[Note: “Debatable” is a occasional feature in which we briefly summarize debates within the evangelical community.]
The Issue: Louie Giglio, pastor of Passion City Church in Atlanta and founder of the Passion Conferences, an organization that brings college students together in prayer and worship, was selected by President Obama to deliver the benediction at his inaugural this month. He withdrew because of controversy over a sermon he delivered in mid-1990s on homosexuality.
Various evangelical thinkers and leaders have commented, often coming to quite different conclusions on the question, “How should evangelicals respond?”
Position #1: Gabe Lyons, a best-selling author and founder of Q Ideas, says Giglio is a “target of intolerance” and “reverse discrimination at its finest“:
As gays come out of the closet, are Christians meant to swap and go hide back in closets of their own? This zero-sum game is the most un-American of games.
Freedom to speak your mind and live by your convictions—a person’s freedom of conscience—is the first, most fundamental, American right. James Madison believed strongly in the freedom of conscience, even claiming, “This right is in its nature an unalienable right” in his Memorial and Remonstrance written in 1785. Maintaining and defending “freedom of conscience” protects every citizen from being coerced, cajoled, intimidated or bullied into taking a point of view that goes against their deepest convictions.
It’s a sad day in America when that right is up for debate.
Position #2: Author and blogger Matthew Lee Anderson, in a guest post for CNN, argued that while Christians have a right to be concerned, we ought to shrug off inaugural pastor rejection:
In such moments, conservative Christians have been ready and quick to demonstrate their ample supply of passion for the truth.

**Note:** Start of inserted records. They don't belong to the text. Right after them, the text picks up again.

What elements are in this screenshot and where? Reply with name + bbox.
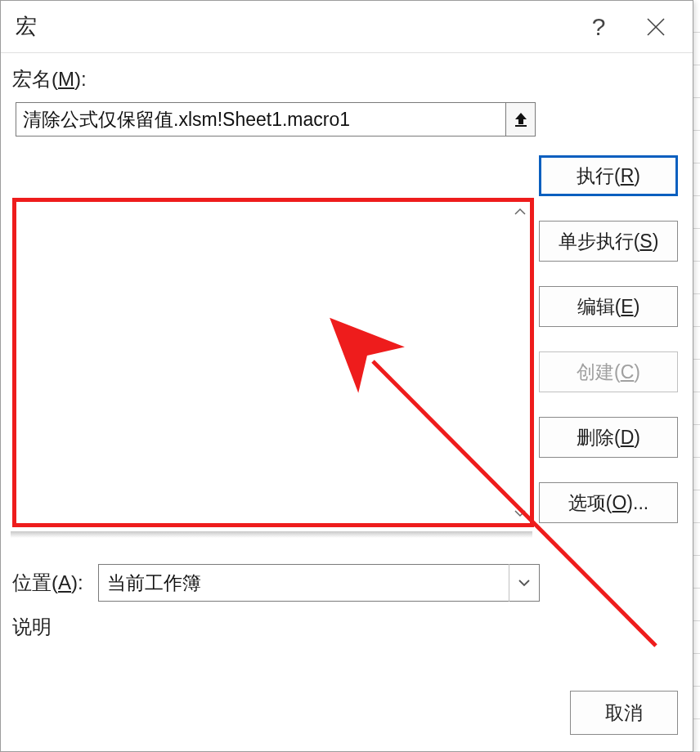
svg-marker-2 — [515, 113, 527, 124]
macro-name-input[interactable] — [16, 102, 506, 137]
close-icon — [645, 16, 666, 38]
macro-dialog: 宏 ? 宏名(M): — [0, 0, 693, 752]
location-label: 位置(A): — [12, 570, 83, 596]
create-button: 创建(C) — [539, 351, 678, 392]
dialog-title: 宏 — [16, 12, 37, 41]
options-button[interactable]: 选项(O)... — [539, 482, 678, 523]
close-button[interactable] — [627, 4, 684, 50]
macro-name-row — [16, 102, 678, 137]
macro-listbox[interactable] — [12, 198, 534, 527]
help-button[interactable]: ? — [570, 4, 627, 50]
location-select-wrap: 当前工作簿 — [98, 564, 540, 602]
titlebar: 宏 ? — [1, 1, 693, 53]
action-sidebar: 执行(R) 单步执行(S) 编辑(E) 创建(C) 删除(D) 选项(O)... — [539, 155, 678, 523]
listbox-shadow — [11, 531, 532, 538]
collapse-dialog-button[interactable] — [506, 102, 536, 137]
description-label: 说明 — [12, 614, 52, 640]
scroll-down-icon[interactable] — [512, 505, 528, 521]
step-into-button[interactable]: 单步执行(S) — [539, 221, 678, 262]
macro-name-label: 宏名(M): — [12, 66, 678, 92]
arrow-up-icon — [514, 111, 528, 128]
dialog-body: 宏名(M): 执行(R) 单步执行( — [1, 53, 693, 752]
delete-button[interactable]: 删除(D) — [539, 417, 678, 458]
location-select[interactable]: 当前工作簿 — [98, 564, 540, 602]
cancel-wrap: 取消 — [570, 691, 678, 735]
location-row: 位置(A): 当前工作簿 — [12, 564, 540, 602]
edit-button[interactable]: 编辑(E) — [539, 286, 678, 327]
svg-rect-3 — [515, 125, 527, 127]
cancel-button[interactable]: 取消 — [570, 691, 678, 735]
run-button[interactable]: 执行(R) — [539, 155, 678, 196]
scroll-up-icon[interactable] — [512, 204, 528, 220]
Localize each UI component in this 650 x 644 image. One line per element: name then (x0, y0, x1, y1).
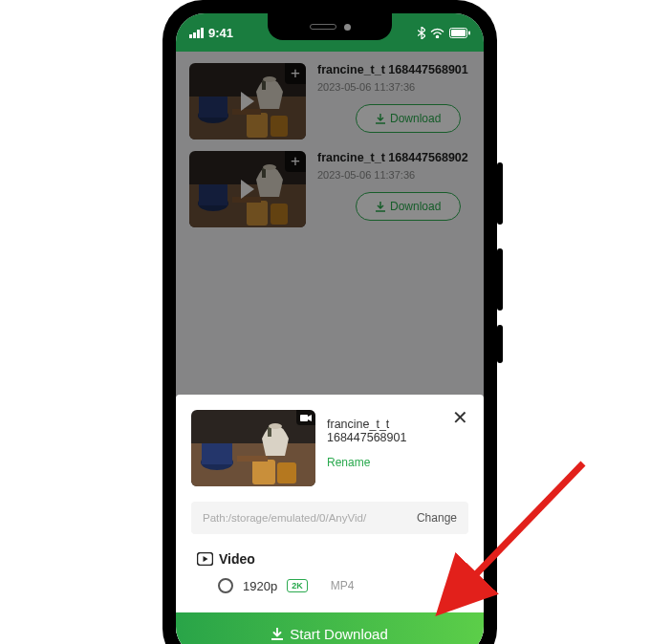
resolution-label: 1920p (243, 579, 277, 593)
svg-rect-3 (201, 28, 204, 38)
svg-rect-5 (451, 30, 466, 36)
signal-icon (189, 28, 204, 38)
svg-rect-31 (252, 460, 275, 484)
radio-button[interactable] (218, 578, 233, 593)
sheet-thumbnail (191, 410, 315, 486)
download-icon (271, 628, 283, 640)
device-side-button (497, 162, 503, 225)
svg-rect-33 (237, 456, 268, 462)
phone-frame: 9:41 + francine_t_t 168447568901 202 (162, 0, 497, 644)
content-area: + francine_t_t 168447568901 2023-05-06 1… (176, 52, 484, 644)
close-icon[interactable]: ✕ (452, 408, 468, 427)
quality-option[interactable]: 1920p 2K MP4 (191, 578, 468, 593)
quality-badge: 2K (287, 579, 308, 592)
download-path: Path:/storage/emulated/0/AnyVid/ (203, 512, 366, 524)
video-badge-icon (296, 410, 315, 425)
sheet-filename: francine_t_t 168447568901 (327, 418, 468, 444)
svg-rect-0 (189, 34, 192, 38)
device-side-button (497, 248, 503, 311)
start-download-button[interactable]: Start Download (176, 612, 484, 644)
svg-point-28 (269, 423, 282, 429)
video-section-label: Video (191, 551, 468, 567)
wifi-icon (430, 28, 444, 38)
format-label: MP4 (331, 579, 355, 592)
svg-rect-30 (202, 443, 232, 464)
svg-rect-32 (277, 462, 296, 483)
download-sheet: ✕ francine_t_t 168447568901 Rename Path: (176, 395, 484, 644)
change-path-button[interactable]: Change (417, 511, 457, 525)
screen: 9:41 + francine_t_t 168447568901 202 (176, 13, 484, 644)
svg-rect-27 (268, 427, 271, 437)
rename-button[interactable]: Rename (327, 456, 468, 469)
status-time: 9:41 (208, 26, 233, 40)
svg-rect-1 (193, 32, 196, 38)
svg-rect-34 (300, 415, 308, 421)
device-side-button (497, 325, 503, 363)
device-notch (268, 13, 392, 40)
bluetooth-icon (418, 27, 425, 39)
svg-rect-6 (468, 31, 470, 34)
battery-icon (449, 28, 470, 38)
path-row: Path:/storage/emulated/0/AnyVid/ Change (191, 502, 468, 534)
svg-rect-2 (197, 30, 200, 38)
video-section-icon (197, 552, 213, 566)
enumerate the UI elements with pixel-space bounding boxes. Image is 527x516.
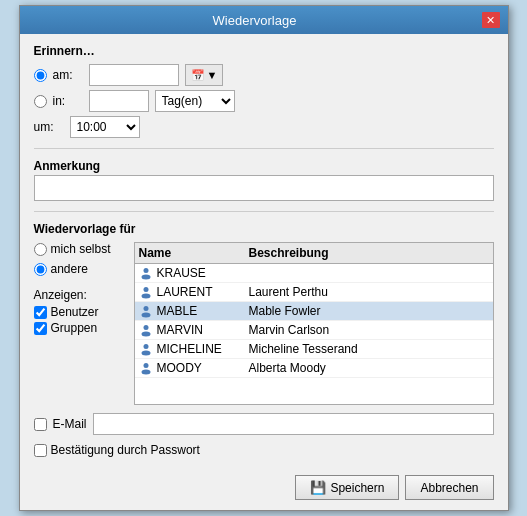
table-row[interactable]: MABLEMable Fowler	[135, 302, 493, 321]
table-row[interactable]: MOODYAlberta Moody	[135, 359, 493, 378]
row-name-cell: LAURENT	[139, 285, 249, 299]
svg-point-8	[143, 344, 148, 349]
gruppen-checkbox[interactable]	[34, 322, 47, 335]
users-table: Name Beschreibung KRAUSE LAURENTLaurent …	[134, 242, 494, 405]
confirmation-label: Bestätigung durch Passwort	[51, 443, 200, 457]
row-name-cell: MARVIN	[139, 323, 249, 337]
am-row: am: 16.06.2014 📅 ▼	[34, 64, 494, 86]
row-beschreibung-cell: Laurent Perthu	[249, 285, 489, 299]
svg-point-7	[141, 332, 150, 337]
save-button[interactable]: 💾 Speichern	[295, 475, 399, 500]
row-name-cell: KRAUSE	[139, 266, 249, 280]
svg-point-10	[143, 363, 148, 368]
date-input[interactable]: 16.06.2014	[89, 64, 179, 86]
user-icon	[139, 285, 153, 299]
user-icon	[139, 342, 153, 356]
col-beschreibung: Beschreibung	[249, 246, 473, 260]
remind-label: Erinnern…	[34, 44, 494, 58]
benutzer-label: Benutzer	[51, 305, 99, 319]
am-radio[interactable]	[34, 69, 47, 82]
user-icon	[139, 266, 153, 280]
gruppen-row: Gruppen	[34, 321, 124, 335]
row-name-text: LAURENT	[157, 285, 213, 299]
mich-selbst-label: mich selbst	[51, 242, 111, 256]
anzeigen-label: Anzeigen:	[34, 288, 124, 302]
svg-point-2	[143, 287, 148, 292]
row-name-cell: MICHELINE	[139, 342, 249, 356]
wiedervorlage-section: Wiedervorlage für mich selbst andere Anz…	[34, 222, 494, 405]
calendar-dropdown-icon: ▼	[207, 69, 218, 81]
svg-point-1	[141, 275, 150, 280]
tag-select[interactable]: Tag(en) Woche(n) Monat(e)	[155, 90, 235, 112]
wv-body: mich selbst andere Anzeigen: Benutzer	[34, 242, 494, 405]
save-icon: 💾	[310, 480, 326, 495]
svg-point-0	[143, 268, 148, 273]
svg-point-5	[141, 313, 150, 318]
svg-point-3	[141, 294, 150, 299]
am-label: am:	[53, 68, 83, 82]
andere-label: andere	[51, 262, 88, 276]
anmerkung-label: Anmerkung	[34, 159, 494, 173]
confirmation-checkbox[interactable]	[34, 444, 47, 457]
wv-left: mich selbst andere Anzeigen: Benutzer	[34, 242, 124, 337]
um-row: um: 10:00 08:00 09:00 11:00 12:00	[34, 116, 494, 138]
user-icon	[139, 361, 153, 375]
dialog: Wiedervorlage ✕ Erinnern… am: 16.06.2014…	[19, 5, 509, 511]
remind-section: Erinnern… am: 16.06.2014 📅 ▼ in: 1 Tag(e…	[34, 44, 494, 138]
table-header: Name Beschreibung	[135, 243, 493, 264]
divider-2	[34, 211, 494, 212]
table-row[interactable]: MICHELINEMicheline Tesserand	[135, 340, 493, 359]
row-beschreibung-cell: Mable Fowler	[249, 304, 489, 318]
row-name-text: MOODY	[157, 361, 202, 375]
anzeigen-section: Anzeigen: Benutzer Gruppen	[34, 288, 124, 337]
anmerkung-input[interactable]	[34, 175, 494, 201]
benutzer-row: Benutzer	[34, 305, 124, 319]
row-beschreibung-cell: Alberta Moody	[249, 361, 489, 375]
cancel-button[interactable]: Abbrechen	[405, 475, 493, 500]
mich-selbst-row: mich selbst	[34, 242, 124, 256]
svg-point-9	[141, 351, 150, 356]
calendar-button[interactable]: 📅 ▼	[185, 64, 224, 86]
number-input[interactable]: 1	[89, 90, 149, 112]
andere-radio[interactable]	[34, 263, 47, 276]
row-name-text: MARVIN	[157, 323, 203, 337]
dialog-content: Erinnern… am: 16.06.2014 📅 ▼ in: 1 Tag(e…	[20, 34, 508, 467]
table-row[interactable]: LAURENTLaurent Perthu	[135, 283, 493, 302]
calendar-icon: 📅	[191, 69, 205, 82]
email-input[interactable]: winzek@optimal-systems.de	[93, 413, 494, 435]
svg-point-6	[143, 325, 148, 330]
um-label: um:	[34, 120, 64, 134]
row-name-text: MICHELINE	[157, 342, 222, 356]
gruppen-label: Gruppen	[51, 321, 98, 335]
in-radio[interactable]	[34, 95, 47, 108]
table-body: KRAUSE LAURENTLaurent Perthu MABLEMable …	[135, 264, 493, 404]
time-select[interactable]: 10:00 08:00 09:00 11:00 12:00	[70, 116, 140, 138]
cancel-label: Abbrechen	[420, 481, 478, 495]
user-icon	[139, 304, 153, 318]
wiedervorlage-label: Wiedervorlage für	[34, 222, 494, 236]
mich-selbst-radio[interactable]	[34, 243, 47, 256]
divider-1	[34, 148, 494, 149]
row-name-text: MABLE	[157, 304, 198, 318]
confirmation-row: Bestätigung durch Passwort	[34, 443, 494, 457]
row-beschreibung-cell: Micheline Tesserand	[249, 342, 489, 356]
in-row: in: 1 Tag(en) Woche(n) Monat(e)	[34, 90, 494, 112]
email-label: E-Mail	[53, 417, 87, 431]
svg-point-11	[141, 370, 150, 375]
row-beschreibung-cell: Marvin Carlson	[249, 323, 489, 337]
footer: 💾 Speichern Abbrechen	[20, 467, 508, 510]
benutzer-checkbox[interactable]	[34, 306, 47, 319]
email-checkbox[interactable]	[34, 418, 47, 431]
table-row[interactable]: KRAUSE	[135, 264, 493, 283]
row-name-cell: MOODY	[139, 361, 249, 375]
row-name-text: KRAUSE	[157, 266, 206, 280]
row-name-cell: MABLE	[139, 304, 249, 318]
user-icon	[139, 323, 153, 337]
svg-point-4	[143, 306, 148, 311]
dialog-title: Wiedervorlage	[28, 13, 482, 28]
in-label: in:	[53, 94, 83, 108]
save-label: Speichern	[330, 481, 384, 495]
close-button[interactable]: ✕	[482, 12, 500, 28]
col-name: Name	[139, 246, 249, 260]
table-row[interactable]: MARVINMarvin Carlson	[135, 321, 493, 340]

The last imbroglio about homosexuality in our country was the Chick-Fil-A affair, which resulted in long lines of socially conservative people cheerfully waiting to eat their chicken sandwiches. This time, the response has already been more strictly rhetorical, but just as swift and as strongly worded. Russell Moore’s website crashed because of the massive amount of traffic, he wrote.
It is somewhat ironic that Giglio, the founder of Passion, stepped so quietly from the stage given the cacophony all around him. His statement was gracious without changing his stance. It did not denounce the White House or those seeking to dismiss him.
In fact, this sort of political dispassion is precisely what we could all use a lot more of, and conservative Christians have better reasons than most to lead the way.
Position #3: Scot McKnight says that while Giglio did the right thing by withdrawing, he “could have done the right-er thing by never accepting such an invitation”:
Any evangelical on the platform of any Inauguration, Democrat or Republican, is being used. No one’s prayer will be acceptable to specific faiths… and if you tailor your prayer to all you shift your theology.
This is what happens when you enter the political forum. When you enter politics you risk sullying the gospel. In DC everything is political. Who speaks, who stands where, who gets to be in the parameters of the photos, who speaks when and when one speaks where… To agree to the political space is to agree with the politics.
What happened to Louie is what happens when pastors and Christian leaders become complicit in politics. Politics determines everything. Not one’s theology, not one’s noble efforts to bring down trafficking, not one’s capacity to pray or lead the nation in a prayer for all. Politics determines everything. And the pastor who stands on that platform makes the gospel complicit in that platform’s politics.
Scoring the Debate: How should evangelicals respond to the Giglio incident? Should we be outraged? Should we shrug and recommit ourselves to good works? Or should we simply avoid letting politicians use us for their PR purposes?
Like many other evangelical reactions to the Giglio incident, each of these men provides persuasive, if incomplete, reasons for their positions. But it’s difficult to say what arguments will be most effective in a our strange era, a post-Christian society in which most people still identify as Christians. Perhaps we should simply be encouraged that we’re still having debates influenced by neo-Calvinism or neo-Anabaptism when too many Christians have embraced neo-secularism.